[Petal] Problems with HTML Parser

Fri, 9 Aug 2002 17:14:41 +0100

Hi,

> So really, you're outputting valid xml right now which is what is causing 
> the problem with the browsers that don't understand <link></link> tagsets? 

Yes. <link></link> is perfectly well-formed XML, however it's not valid
XHTML. XHTML is just a subset of XML.

> I can see the benefit of adding INPUT and OUTPUT settings which would help 
> clear up the confusion while adding the possibility for lots more bugs 
> <g>. But if you could provide a flowchart of how Petal processes a 
> template and outputs the results, you may improve the chances of getting 
> bug smashers helping you out.

Okay... When I built Petal I thought it would be cool to be able to
support multiple syntaxes. However, directly implementing all the
syntaxes would have been quite painful.

I chose to use <?petal:var name="something"?> as my base, canonical
syntax because it's extremely easy to tokenize and to turn into Perl
code (which is what the Petal::CodeGenerator does).
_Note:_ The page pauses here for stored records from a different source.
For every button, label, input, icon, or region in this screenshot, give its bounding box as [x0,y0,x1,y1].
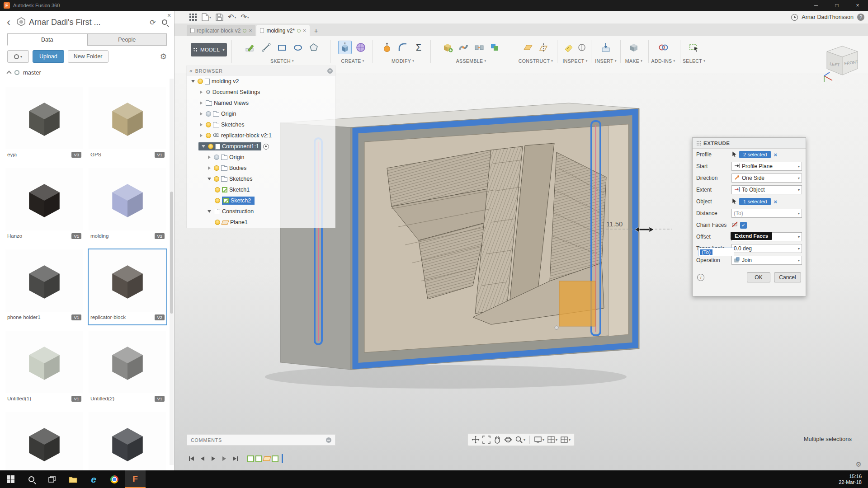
make-tool-icon[interactable] [627,41,641,54]
visibility-bulb-icon[interactable] [214,176,219,182]
clear-object-icon[interactable]: × [774,198,777,205]
visibility-bulb-icon[interactable] [198,79,203,84]
viewports-icon[interactable]: ▾ [560,436,571,444]
file-menu-icon[interactable]: ▾ [201,12,212,22]
browser-node[interactable]: Construction [187,206,335,217]
ribbon-group-label-addins[interactable]: ADD-INS▾ [651,58,675,64]
ellipse-tool-icon[interactable] [291,41,305,54]
task-view-icon[interactable] [42,470,62,488]
expand-icon[interactable] [198,122,204,127]
browser-node[interactable]: Named Views [187,98,335,108]
document-tab-active[interactable]: molding v2* × [256,25,310,36]
profile-selected-chip[interactable]: 2 selected [739,151,771,158]
visibility-bulb-icon[interactable] [214,155,219,160]
comments-bar[interactable]: COMMENTS [187,434,335,446]
collapse-browser-icon[interactable]: « [189,68,193,74]
timeline-step-forward-button[interactable] [219,454,229,464]
expand-icon[interactable] [207,209,212,214]
expand-comments-icon[interactable] [326,437,331,443]
minimize-browser-icon[interactable] [327,68,333,74]
appearance-tool-icon[interactable] [488,41,502,54]
pan-icon[interactable] [472,436,480,444]
upload-button[interactable]: Upload [33,50,64,63]
extrude-drag-arrow[interactable] [635,227,654,232]
activate-component-radio[interactable] [263,144,269,150]
form-tool-icon[interactable] [354,41,368,54]
timeline-sketch-feature-icon[interactable] [255,455,262,462]
visibility-bulb-icon[interactable] [206,133,211,138]
display-settings-icon[interactable]: ▾ [534,436,544,444]
extent-select[interactable]: To Object ▾ [731,185,802,194]
insert-tool-icon[interactable] [599,41,613,54]
timeline-position-marker[interactable] [282,454,283,463]
expand-icon[interactable] [190,79,196,84]
new-component-tool-icon[interactable] [441,41,454,54]
project-card[interactable]: GPSV1 [89,87,166,162]
timeline-step-back-button[interactable] [198,454,207,464]
ribbon-group-label-construct[interactable]: CONSTRUCT▾ [519,58,553,64]
zoom-icon[interactable]: ▾ [515,436,525,444]
visibility-bulb-icon[interactable] [206,122,211,127]
browser-node-root[interactable]: molding v2 [187,76,335,87]
chain-faces-checkbox[interactable]: ✓ [740,222,747,229]
ribbon-group-label-make[interactable]: MAKE▾ [625,58,642,64]
grid-snap-icon[interactable]: ▾ [547,436,557,444]
extrude-dialog-header[interactable]: EXTRUDE [693,138,806,149]
start-select[interactable]: Profile Plane ▾ [731,162,802,171]
pan-hand-icon[interactable] [493,436,501,444]
joint-tool-icon[interactable] [457,41,470,54]
browser-node[interactable]: Bodies [187,163,335,174]
browser-node-active-component[interactable]: Component1:1 [187,141,335,152]
ribbon-group-label-inspect[interactable]: INSPECT▾ [562,58,587,64]
distance-field[interactable]: (To) ▾ [731,209,802,218]
project-card[interactable]: Untitled(1)V1 [5,331,83,406]
save-icon[interactable] [215,13,224,22]
object-selected-chip[interactable]: 1 selected [739,198,771,205]
extrude-tool-icon[interactable] [338,41,352,54]
line-tool-icon[interactable] [259,41,273,54]
browser-node-selected[interactable]: Sketch2 [187,195,335,206]
tab-people[interactable]: People [87,33,167,46]
orbit-icon[interactable] [504,436,512,444]
timeline-plane-feature-icon[interactable] [263,456,271,461]
tab-data[interactable]: Data [7,33,87,46]
preferences-gear-icon[interactable]: ⚙ [856,460,862,469]
data-panel-scrollbar[interactable] [170,79,174,465]
expand-icon[interactable] [207,176,212,182]
parameters-tool-icon[interactable]: Σ [412,41,425,54]
visibility-bulb-icon[interactable] [206,111,211,117]
visibility-bulb-icon[interactable] [208,144,213,149]
direction-select[interactable]: One Side ▾ [731,174,802,183]
maximize-button[interactable]: □ [826,0,847,11]
close-button[interactable]: × [847,0,868,11]
ribbon-group-label-create[interactable]: CREATE▾ [341,58,364,64]
timeline-play-button[interactable] [208,454,218,464]
new-folder-button[interactable]: New Folder [68,50,108,63]
settings-gear-icon[interactable]: ⚙ [160,52,167,61]
file-explorer-icon[interactable] [62,470,83,488]
floating-distance-input[interactable]: (To) [698,248,734,256]
browser-node[interactable]: replicator-block v2:1 [187,130,335,141]
operation-select[interactable]: Join ▾ [731,256,802,265]
root-folder-label[interactable]: master [23,69,41,76]
minimize-button[interactable]: ─ [806,0,826,11]
grid-menu-icon[interactable] [188,12,198,22]
help-icon[interactable]: ? [857,14,864,21]
ribbon-group-label-select[interactable]: SELECT▾ [683,58,705,64]
section-analysis-tool-icon[interactable] [576,42,587,53]
visibility-bulb-icon[interactable] [215,198,220,203]
expand-icon[interactable] [198,133,204,138]
info-icon[interactable]: i [697,274,704,281]
browser-node[interactable]: Sketch1 [187,184,335,195]
project-card[interactable]: Untitled(2)V1 [89,331,166,406]
job-status-clock-icon[interactable] [791,14,798,21]
clear-profile-icon[interactable]: × [774,151,777,158]
create-sketch-icon[interactable] [244,41,257,54]
browser-node[interactable]: Sketches [187,174,335,184]
rectangle-tool-icon[interactable] [275,41,289,54]
fillet-tool-icon[interactable] [396,41,410,54]
close-data-panel-icon[interactable]: × [165,12,173,20]
browser-node[interactable]: Sketches [187,119,335,130]
expand-icon[interactable] [198,89,204,95]
visibility-bulb-icon[interactable] [215,220,220,225]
So what Petal does is the following (if you are not using the cache). 

1. Read the source file

2. Parse it using either XML::Parser or HTML::TreeBuilder

3. Throw XML events to the Petal::Canonicalizer using the parsed tree

4. Using the XML event it receives, the Petal::Canonicalizer re-writes
the code in a canonical way. You can see the canonical version of a
source file using the following statement.
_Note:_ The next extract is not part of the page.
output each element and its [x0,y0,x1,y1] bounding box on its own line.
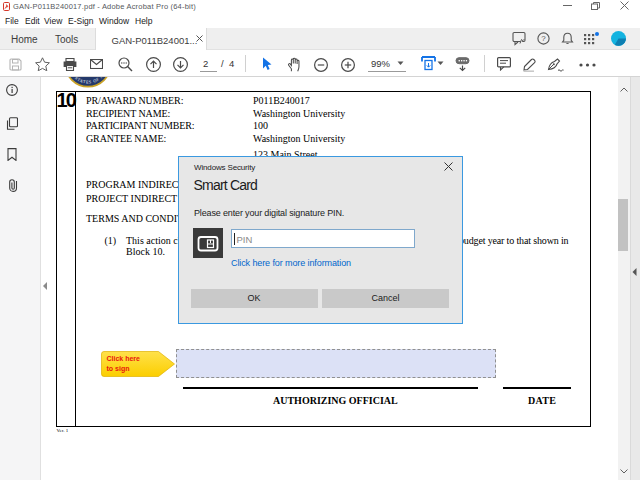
svg-text:?: ? [541,34,546,43]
  print ${$template->_canonicalize()};

5. Turns the canonical template into Perl code which is
Petal::CodeGenerator's job. You can see the Perl code version using

  print $template->_code_disk_cached();

6. Cache the perl code on disk

7. Turn the perl code into an anonymous subroutine (coderef)
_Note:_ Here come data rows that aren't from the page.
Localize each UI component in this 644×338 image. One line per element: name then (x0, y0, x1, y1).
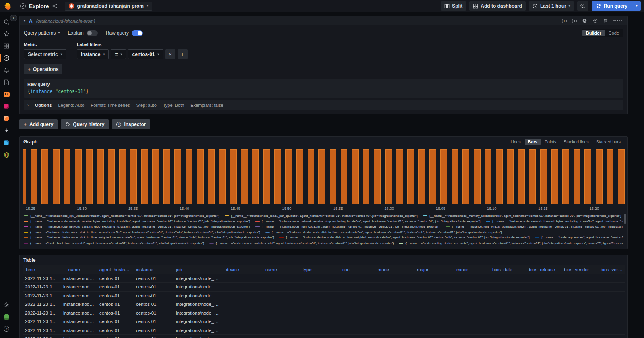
legend-item[interactable]: {__name__="node_boot_time_seconds", agen… (24, 241, 204, 245)
web-analytics-icon[interactable] (1, 149, 12, 160)
query-patterns-dropdown[interactable]: Query patterns ▾ (24, 30, 60, 36)
table-cell (263, 326, 300, 335)
code-mode-button[interactable]: Code (605, 30, 623, 36)
circle-info-icon[interactable]: ! (562, 19, 567, 23)
label-value-select[interactable]: centos-01 ▾ (128, 49, 163, 59)
table-column-header[interactable]: bios_date (490, 265, 526, 274)
graph-mode-lines[interactable]: Lines (508, 139, 524, 145)
legend-item[interactable]: {__name__="instance_device:node_disk_io_… (265, 230, 502, 234)
run-query-button[interactable]: Run query ▾ (592, 1, 641, 11)
label-operator-select[interactable]: = ▾ (111, 49, 126, 59)
incident-icon[interactable] (1, 89, 12, 100)
starred-icon[interactable] (1, 29, 12, 39)
time-range-picker[interactable]: Last 1 hour ▾ (529, 1, 574, 11)
graph-mode-stacked-bars[interactable]: Stacked bars (593, 139, 624, 145)
sidebar-item-explore[interactable] (1, 53, 12, 63)
legend-item[interactable]: {__name__="instance:node_memory_utilisat… (423, 214, 621, 218)
table-cell: centos-01 (134, 274, 173, 283)
explain-toggle[interactable] (87, 30, 98, 36)
table-cell (526, 300, 561, 309)
label-name-select[interactable]: instance ▾ (77, 49, 109, 59)
raw-query-preview: Raw query {instance="centos-01"} (24, 79, 623, 98)
table-column-header[interactable]: device (223, 265, 263, 274)
legend-item[interactable]: {__name__="node_cooling_device_cur_state… (399, 241, 623, 245)
legend-item[interactable]: {__name__="instance:node_load1_per_cpu:r… (225, 214, 418, 218)
table-column-header[interactable]: mode (375, 265, 415, 274)
legend-item[interactable]: {__name__="node_arp_entries", agent_host… (535, 236, 623, 239)
docs-file-icon[interactable] (1, 77, 12, 87)
table-column-header[interactable]: cpu (340, 265, 375, 274)
table-column-header[interactable]: bios_version (598, 265, 625, 274)
eye-icon[interactable] (592, 18, 598, 23)
add-to-dashboard-button[interactable]: Add to dashboard (469, 1, 526, 11)
add-operations-button[interactable]: + Operations (24, 64, 62, 74)
raw-query-toggle[interactable] (132, 30, 143, 36)
remove-filter-button[interactable]: × (165, 49, 175, 59)
legend-item[interactable]: {__name__="instance:node_network_receive… (24, 220, 250, 223)
graph-mode-points[interactable]: Points (541, 139, 559, 145)
trash-icon[interactable] (603, 18, 608, 23)
synthetic-monitoring-icon[interactable] (1, 137, 12, 148)
table-column-header[interactable]: major (415, 265, 454, 274)
zoom-out-button[interactable] (577, 1, 588, 11)
drag-handle-icon[interactable] (613, 20, 623, 21)
collapse-query-icon[interactable]: ▾ (24, 19, 25, 23)
legend-item[interactable]: {__name__="instance:node_network_transmi… (24, 225, 250, 228)
legend-item[interactable]: {__name__="instance:node_network_receive… (255, 220, 480, 223)
graph-bar (64, 149, 70, 204)
expand-sidebar-button[interactable]: › (10, 15, 17, 21)
settings-gear-icon[interactable] (1, 299, 12, 310)
table-row: 2022-11-23 16:23:1…instance:node_cpu…cen… (23, 274, 625, 283)
help-icon[interactable]: ? (1, 323, 12, 334)
legend-item[interactable]: {__name__="instance:node_network_transmi… (486, 220, 623, 223)
query-history-button[interactable]: Query history (61, 119, 109, 129)
table-column-header[interactable]: name (263, 265, 300, 274)
legend-item[interactable]: {__name__="instance_device:node_disk_io_… (279, 236, 530, 239)
add-query-button[interactable]: + Add query (19, 119, 58, 129)
builder-mode-button[interactable]: Builder (582, 30, 605, 36)
legend-item[interactable]: {__name__="instance:node_cpu_utilisation… (24, 214, 219, 218)
alerting-bell-icon[interactable] (1, 65, 12, 75)
legend-item[interactable]: {__name__="instance:node_vmstat_pgmajfau… (446, 225, 623, 228)
query-editor-body: Query patterns ▾ Explain Raw query Build… (20, 25, 627, 114)
split-button[interactable]: Split (441, 1, 466, 11)
run-query-caret[interactable]: ▾ (632, 1, 641, 11)
graph-mode-bars[interactable]: Bars (525, 139, 541, 145)
metric-select[interactable]: Select metric ▾ (24, 49, 66, 59)
table-cell: instance:node_nu… (61, 335, 97, 338)
graph-bar (53, 149, 60, 204)
table-column-header[interactable]: agent_hostname (97, 265, 134, 274)
dashboards-icon[interactable] (1, 41, 12, 51)
inspector-button[interactable]: i Inspector (112, 119, 150, 129)
oncall-icon[interactable] (1, 113, 12, 124)
table-cell: integrations/node_exporter (173, 300, 223, 309)
history-clock-icon[interactable] (582, 18, 587, 23)
grafana-logo[interactable] (3, 2, 12, 10)
circle-record-icon[interactable] (572, 19, 577, 23)
table-column-header[interactable]: minor (454, 265, 490, 274)
explore-compass-icon (20, 3, 26, 9)
legend-item[interactable]: {__name__="instance_device:node_disk_io_… (24, 236, 274, 239)
legend-item[interactable]: {__name__="instance:node_num_cpu:sum", a… (255, 225, 440, 228)
table-column-header[interactable]: bios_release (526, 265, 561, 274)
add-filter-button[interactable]: + (178, 49, 188, 59)
table-column-header[interactable]: instance (134, 265, 173, 274)
query-options-row[interactable]: › Options Legend: Auto Format: Time seri… (24, 100, 623, 110)
k6-bolt-icon[interactable] (1, 125, 12, 136)
share-icon[interactable] (52, 3, 58, 9)
table-column-header[interactable]: job (173, 265, 223, 274)
table-column-header[interactable]: type (300, 265, 340, 274)
graph-mode-stacked-lines[interactable]: Stacked lines (560, 139, 592, 145)
legend-scrollbar[interactable] (624, 214, 626, 224)
grot-icon[interactable] (1, 311, 12, 322)
graph-bar (41, 149, 48, 204)
table-column-header[interactable]: bios_vendor (561, 265, 598, 274)
legend-item[interactable]: {__name__="instance_device:node_disk_io_… (24, 230, 260, 234)
legend-item[interactable]: {__name__="node_context_switches_total",… (209, 241, 394, 245)
graph-bar (308, 149, 314, 204)
table-column-header[interactable]: __name__ (61, 265, 97, 274)
machine-learning-icon[interactable] (1, 101, 12, 112)
datasource-picker[interactable]: grafanacloud-ishanjain-prom ▾ (65, 2, 152, 11)
legend-label: {__name__="instance:node_network_transmi… (492, 220, 623, 223)
table-column-header[interactable]: Time (23, 265, 61, 274)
8. Executes this subroutine with the hash passed to the process()
method.

Note that when you're running under mod_perl, most of the time Petal
should do only the step 8. If you are not using mod_perl but are still
using caching, most of the time it'll be doing 7. and 8.

In the current version of Petal that I'm working on, there are two
canonicalizers, one which outputs XML canonical templates and the other
one which outputs XHTML canonical templates. The latter is just a
subclass of the former and its behavior differs only when it's
processing XHTML specific tags.

> It seems that the Parser and the Canonicalizer may now be doing the
> INPUT/OUTPUT handling although I'm still confused as to which each is
> doing. It seems to me that the  Canonicalizer handles the INPUT part
> right now. Ahhh, that's why you would add the
> Petal::Canonicalizer::XHTML, P::C::XML, etc. modules. Am I getting
> warm? In that case, what module would handle the OUTPUT? 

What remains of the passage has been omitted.